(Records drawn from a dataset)
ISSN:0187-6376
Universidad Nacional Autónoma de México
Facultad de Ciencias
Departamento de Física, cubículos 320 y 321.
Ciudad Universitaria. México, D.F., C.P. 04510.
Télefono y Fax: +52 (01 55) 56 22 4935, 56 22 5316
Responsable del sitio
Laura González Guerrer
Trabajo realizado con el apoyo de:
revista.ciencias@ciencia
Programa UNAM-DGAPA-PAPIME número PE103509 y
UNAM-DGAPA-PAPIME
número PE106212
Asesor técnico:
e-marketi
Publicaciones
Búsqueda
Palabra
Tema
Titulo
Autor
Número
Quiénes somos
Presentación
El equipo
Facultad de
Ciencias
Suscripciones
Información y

__Required action__
Write the records again exactly as they stand.

__Answer below__
ISSN:0187-6376
Universidad Nacional Autónoma de México
Facultad de Ciencias
Departamento de Física, cubículos 320 y 321.
Ciudad Universitaria. México, D.F., C.P. 04510.
Télefono y Fax: +52 (01 55) 56 22 4935, 56 22 5316
Responsable del sitio
Laura González Guerrer
Trabajo realizado con el apoyo de:
revista.ciencias@ciencia
Programa UNAM-DGAPA-PAPIME número PE103509 y
UNAM-DGAPA-PAPIME
número PE106212
Asesor técnico:
e-marketi
Publicaciones
Búsqueda
Palabra
Tema
Titulo
Autor
Número
Quiénes somos
Presentación
El equipo
Facultad de
Ciencias
Suscripciones
Información y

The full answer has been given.